A mídia tem noticiado uma divisão na opinião dos
ministros a respeito do tema. Como sabemos, a mídia é o veiculo mais usado
ultimamente para veiculação de opiniões e fundamentações de juízos de nossa
Corte Suprema, comportamento muito peculiar do Brasil, estranho a qualquer
Corte Superior do mundo civilizado, em geral mais discretas e conscientes dos
rigores de conduta imposta pela toga a seus usuários.
A divisão de opiniões se funda, de um lado, no fato de
que o regimento do Supremo prevê, em caso de empate, o voto qualificado (de
desempate) do presidente da Corte, salvo no caso de habeas-corpus em que há o
entendimento de que o princípio constitucional do favorecimento do réu pela
duvida em matéria penal.
Pelo que divulga a mídia, alegam alguns que o que se
aplica ao habeas-corpus é exceção que não se aplicaria a uma ação penal comum.

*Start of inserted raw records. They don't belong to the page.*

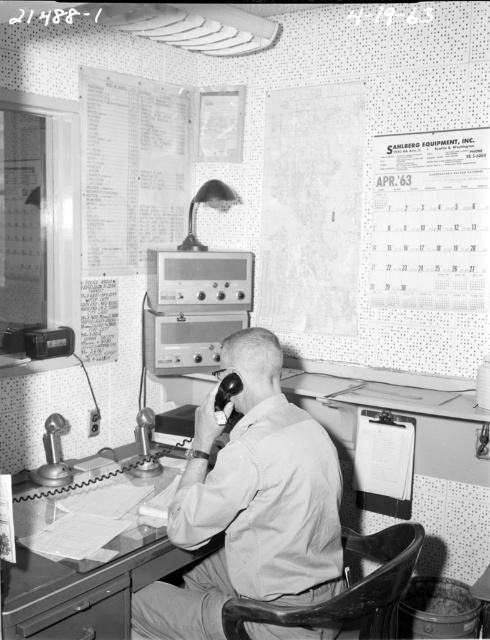 Looking at this image, can you confirm if paperboard sheet at upper left is thinner than leather-like chair at lower center?

Correct, paperboard sheet at upper left's width is less than leather-like chair at lower center's.

Does paperboard sheet at upper left appear over leather-like chair at lower center?

Yes.

Between point (131, 113) and point (380, 536), which one is positioned in front?

Point (380, 536) is more forward.

I want to click on paperboard sheet at upper left, so click(x=130, y=168).

Between point (167, 524) and point (361, 547), which one is positioned in front?

Point (167, 524) is in front.

Does light beige uniform at center have a greater width compared to leather-like chair at lower center?

Correct, the width of light beige uniform at center exceeds that of leather-like chair at lower center.

In order to click on light beige uniform at center in this screenshot , I will do `click(250, 504)`.

Can you confirm if light beige uniform at center is taller than smooth wooden desk at center?

Correct, light beige uniform at center is much taller as smooth wooden desk at center.

Does light beige uniform at center appear on the left side of smooth wooden desk at center?

No, light beige uniform at center is not to the left of smooth wooden desk at center.

Which is behind, point (270, 486) or point (213, 550)?

Point (213, 550)

This screenshot has height=640, width=490. I want to click on light beige uniform at center, so click(x=250, y=504). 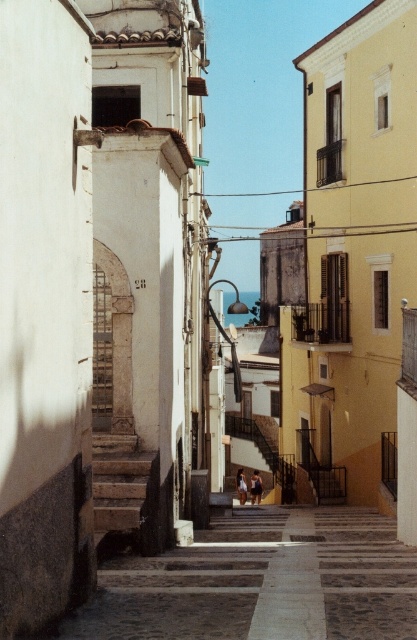 A tourist is standing at the point marked as point (95, 508) and wants to take a photo of the entire street scene. They have a camera with a 50mm lens. Considering the distance between the two points, will the tourist be able to capture the entire scene in one shot without moving?

The two points are 9.37 meters apart. With a 50mm lens, the field of view at that distance is sufficient to capture the entire scene in one shot without needing to move. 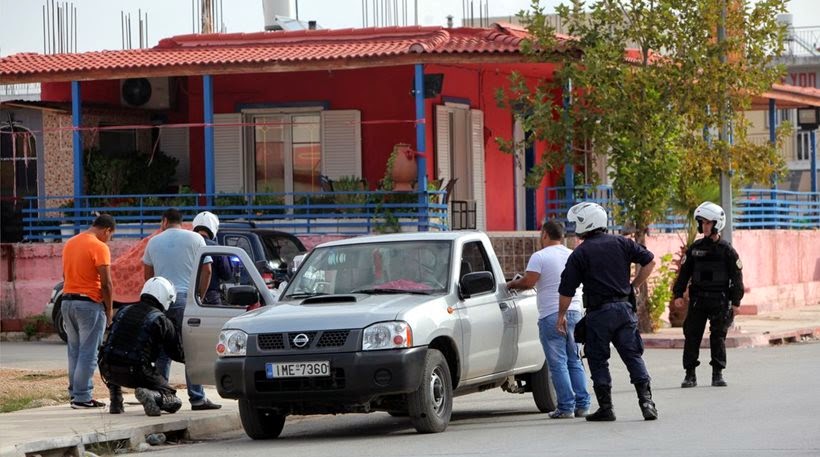 Locate an element on the screen. Image resolution: width=820 pixels, height=457 pixels. white shutters is located at coordinates (344, 143), (222, 168), (477, 151), (435, 158).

A nosso ver tal debate não faz o menor sentido. O
regimento do STF não pode ser tido como fonte normativa superior à
Constituição. O regimento deve ser interpretado à luz da Constituição e não a
Constituição à luz do regimento! Não pode haver questões “interna corporis” não
sujeitas aos valores da Constituição.
O que caracteriza um Estado constitucional de Direito
é exatamente que todo o “iter”, o percurso de formação da vontade estatal, deve
ser conformado pelos valores e princípios da Constituição. Se a dúvida ocorreu
no plenário da Corte, uma regra menor não pode fazer de conta que ela não houve
para condenar alguém. Não pode, portanto, haver a ficção para condenar no
direito.
Tais lições são primárias em direito e, obviamente, os
ministros melhor que ninguém as conhecem.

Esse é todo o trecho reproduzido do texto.